Aim of the exercise: Could you copy the records below exactly, leaving out any pictures?

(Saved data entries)
*****

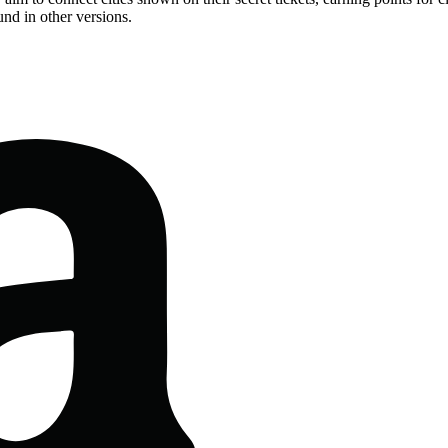
nd in other versions.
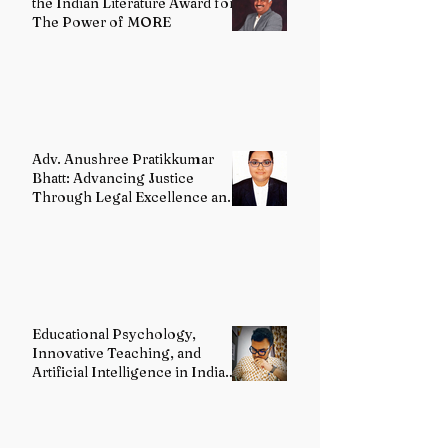
the Indian Literature Award for
The Power of MORE
Adv. Anushree Pratikkumar
Bhatt: Advancing Justice
Through Legal Excellence and
Advocacy
Educational Psychology,
Innovative Teaching, and
Artificial Intelligence in Indian
Schools: Bridging Theory and
Reality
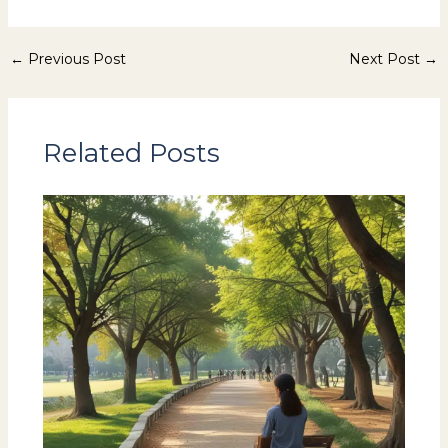
←
Previous Post
Next Post
→
Related Posts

*****

Solution for this problem:
nd in other versions.
the Indian Literature Award for
The Power of MORE
Adv. Anushree Pratikkumar
Bhatt: Advancing Justice
Through Legal Excellence and
Advocacy
Educational Psychology,
Innovative Teaching, and
Artificial Intelligence in Indian
Schools: Bridging Theory and
Reality
←
Previous Post
Next Post
→
Related Posts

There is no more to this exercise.